不思議なのは、中国ショックで、いわゆる「爆買い」中国人の観光客が減ったのかというとそうでもない。身近な例だと、国の特別名勝である兼六園は中国人の人気スポットだ。兼六園の名称そのものが、中国の古典『洛陽名園記』から取られている。宏大と幽邃(ゆうすい)、人力と蒼古(そうこ)、水泉と眺望、それぞれに相矛盾する美のコントラストを兼ね備えた名園というところから由来している。兼六園を散策すると、四方八方から中国語が聞こえ、レンタルで和服を着た中国人女性たちがはしゃいで歩く姿も時折見かける。これこそ、兼六園の新たな見所(みどころ)ではないかと思ってしまう。

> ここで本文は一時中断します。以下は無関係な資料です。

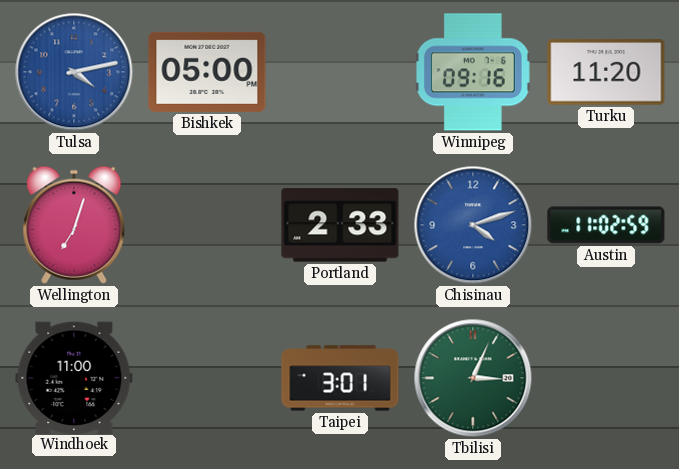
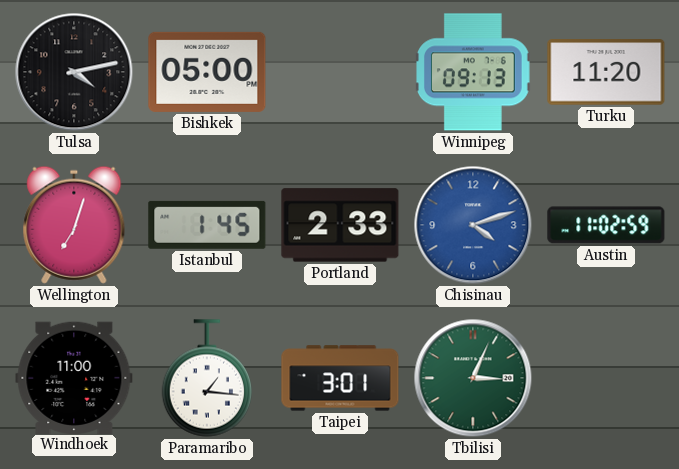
Tulsa dial: blue -> black
Winnipeg: 09:16 -> 09:13
Istanbul: none -> 1:45
Paramaribo: none -> 1:16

兼六園の入園者数は昨年度(平成26年度)の総入場者203万人、今年度は4月-11月末の8ヵ月間で230万人となり、年度換算288万人という予想もある。実に4割増である。中国人観光客だけが増えているのではない。後で述べる北陸新幹線の開業効果もあるだろう。それよりも、欧米の旅行者を含め、全体のインバウンドが増加している。面白いデータをサイト内で見つけた。世界の旅行口コミサイトの「トリップアドバイザー」(日本法人版)が昨年6月に発表した「トラベラーズチョイス 世界の人気観光スポット2014~ランドマーク・公園編~」によると、アジアの公園トップ25のうち広島平和記念公園が2位、兼六園が5位、奈良公園が6位の順で選ばれている。ちなみに1位はシンガポール植物園だった。以前の2013年版で兼六園は欄外だった。Kenrokuenが一気にランクインた理由と背景は何だったのか。
ことし3月14日に金沢開業した北陸新幹線の効果を地元メディア(新聞・テレビ)がことし一年の総括として検証する番組を流している。東京からのアクセスが2時間30分。JR西日本の発表によると、3月14日の金沢延伸から9月13日までの北陸新幹線利用者は482万人。前年同期に在来線特急に乗車した人のざっと3倍だ。1日の利用者は2万6千人。シルバーウィーク中(9月18-23日)は24万人の利用があり、前年同期の4倍以上を記録している。こうした効果が果たして来年2016年以降も継続するのかどうか。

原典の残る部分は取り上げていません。